Bir milyon iki yüz bin nüfuslu kocaman şehirde yalınız bir adamım.. öbür dünyadan mesaj geliyor bana dostlar..

    Galiba ben öldüm.. öldüğümü sanıyorum.. ben öldüm de siz yaşıyor musunuz ?

    Regaip Kandilinin tebrik etmek için akşam namazı öncesinde, ve sonrasında bir kısım dostları telefon ile aradım..

    Ekrem Hocaoğulları ağabeyimiz bizden hızlı davrandı ve ilk arayan o oldu.. sonra bizde dostalar aradık. bir çok dostumuz da bizi aradı.. arayanlara teşekkür ediyorum..

    Abdest alıp yatsı namazı ve Sakalı Şeref Ziyareti için Medine camine doğru koştum..

    Cep telefonumu evimde bıraktım , öyle camiye gittim..

    Eski dostları , komşuları görür iki sohbet ederim  diyordum..

    Caminin kapısından giren göz göze geldiklerimle : kafa selamı ile selamlaştık..

    Cami de Hacı Parlak hocam vaaz ve nasihat ediyordu ama, dinleyeni getir !

    Herkesin elinde cep telefonu mesaj okuyor, mesaj yazıyor olduğunu gördüm..

    Galiba ben öldüm ki : bana da bu kadar çok kişi mesaj yazdı. Diye düşünmeye başladım..

    Dikkat ettim: kimse kimsenin yüzüne bakmıyor.. herkes sevgilisi olan cep telefonu ile meşgul.. canım , biricik aşkım cep telefonum der gibi bakıyor !..

    Namaz çıkışı sohbet ederiz diye düşünüyordum ki : hoca dua edip Fatiha demesi ile birlikte herkes cep telefonuna sarıldı..

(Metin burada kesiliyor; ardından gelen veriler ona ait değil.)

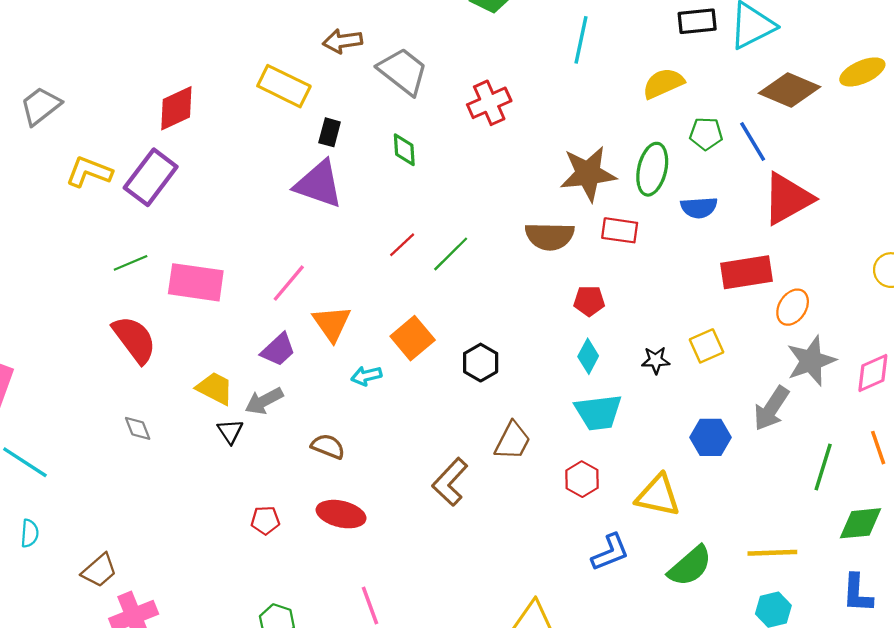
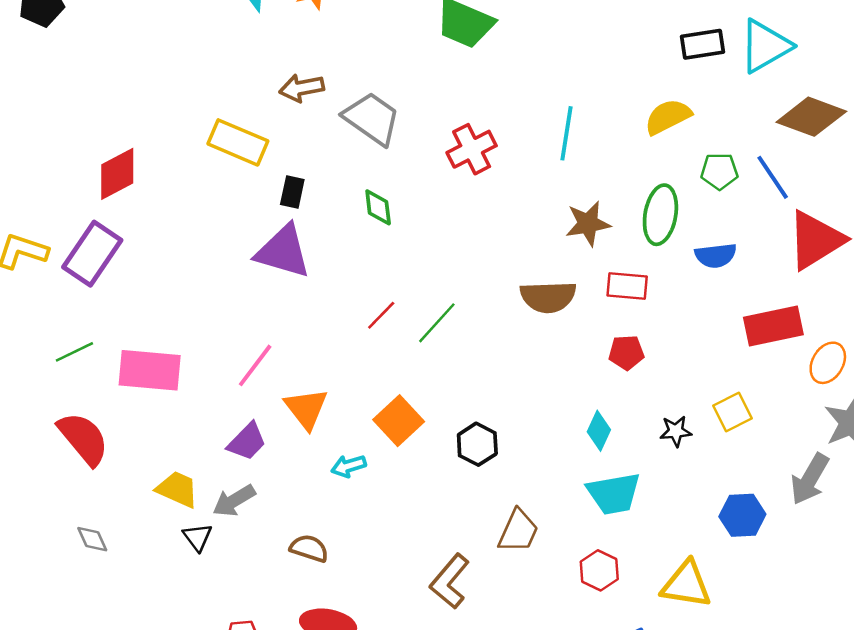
cyan line: (581, 40) -> (567, 133), moved
brown star: (588, 174) -> (588, 224), size x0.7
red pentagon: (589, 301) -> (626, 353), moved

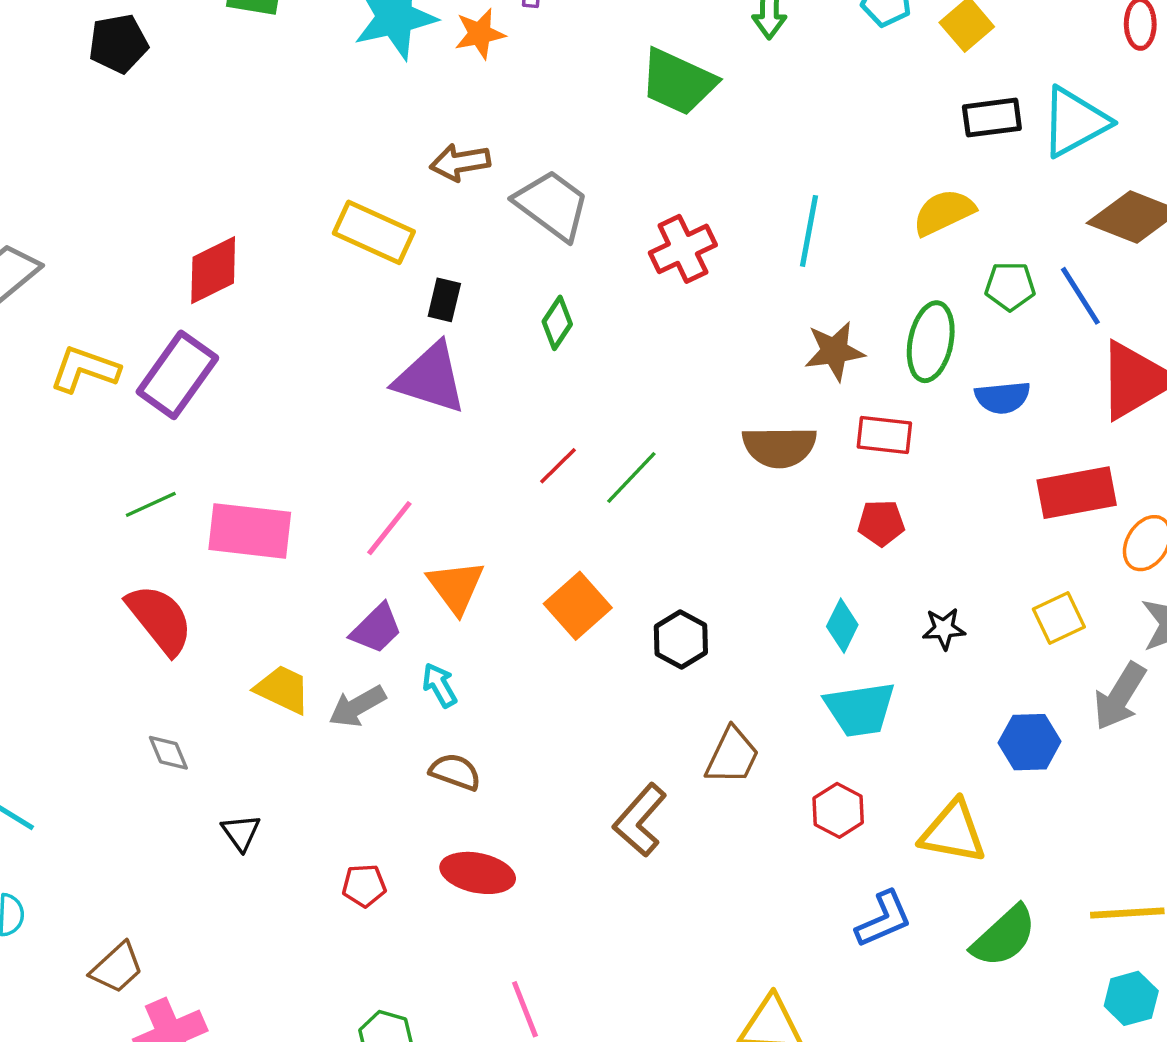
green diamond: (378, 207) -> (557, 323), turned 39
yellow square: (732, 412) -> (1059, 618), moved
cyan arrow: (349, 466) -> (440, 685), moved, turned 76
black triangle: (197, 537) -> (241, 832), moved

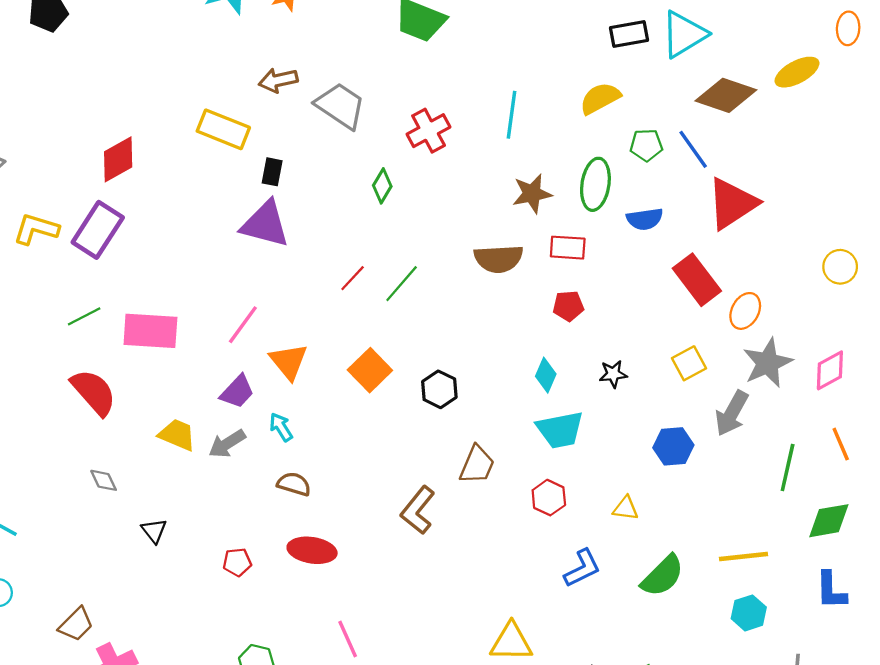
green diamond: (557, 323) -> (382, 186), moved
red rectangle: (1077, 493) -> (697, 280), turned 66
yellow triangle: (953, 832) -> (626, 508), size x0.6

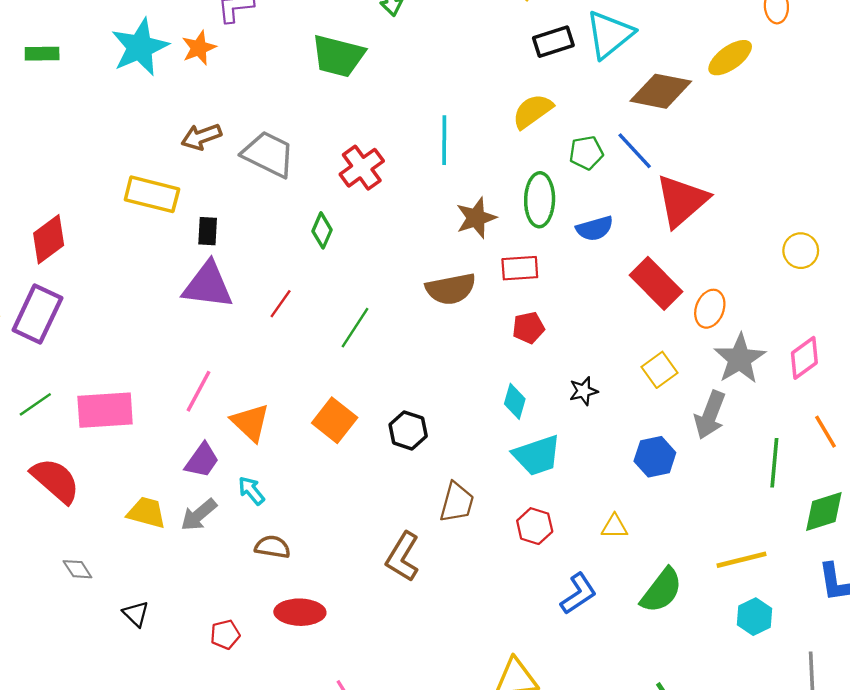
red line: (353, 278) -> (281, 304), moved

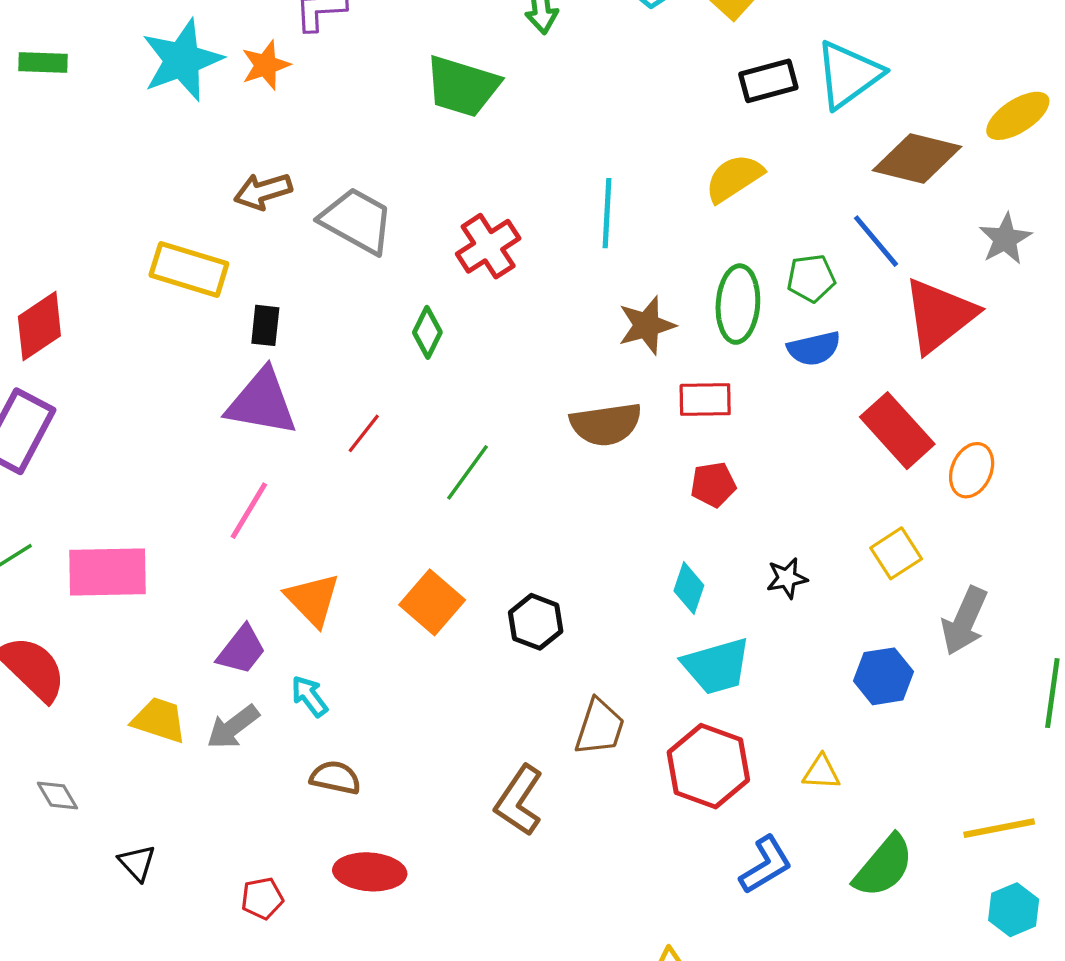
green pentagon: (586, 153) -> (811, 278), moved
gray star: (740, 359) -> (1005, 239), moved, size x0.7
pink line: (199, 391) -> (249, 511), moved
red hexagon: (535, 526) -> (708, 766), size x1.6

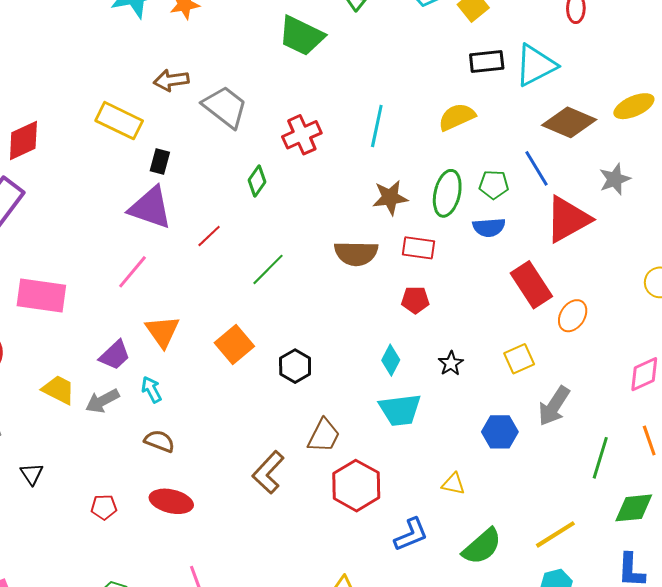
black star: (787, 578) -> (451, 363), turned -30
red hexagon: (708, 766) -> (356, 486), moved
yellow line: (999, 828) -> (555, 534), turned -30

     Garip ama gerçek: Namazdan çıkan sevgilisi olan cep telefonunu , canı cananı sevgilisi cep telefonunu camii içinde açarak mesaj okuyanlar, yazanları gördüm..

    Yüzümüze bile bakmadılar.. bunların bu halini görünce galiba ben öldüm demeye başladım.. ben öldüm de bunlar yaşıyor mu ? orasını bilemedim..

     Canım sıkkın bir halde eve geldim: whatsaaap den 279 kişi kandil mesaj göndermiş.. tam 403 kişi de kısa mesaj yolu ile bize kandil mesajı göndermiş saat gece 22 gibi..

     Ben bu durumu görünce : ben öldüm galibe demeye başladım.. telefon ile arayan yok, mesaj çok..

     Ben ölmüş olmalıyım ki : Bu dostlar bana Fatiha yerine mesaj göndermişler.. 279 whatsapp ‘a nasıl cevap yazayım, 403 mesaja nasıl cevap vereyim, gözler görmüyor yakını okuyamıyorum.. ben öldüm ölmesine de galiba tüm dostlarda ölmüş olmalı..

     Regaip kandili ya : Sabah namazı için Ulucami’ye geldim..

     Neyse burada yaşayan birkaç sağ olan dost varmış , namaz sonrası zikir ve dua ile onlarla sohbet ettik.. İyiki yaşayan birkaç kişi var mış ? yoksa deliridim..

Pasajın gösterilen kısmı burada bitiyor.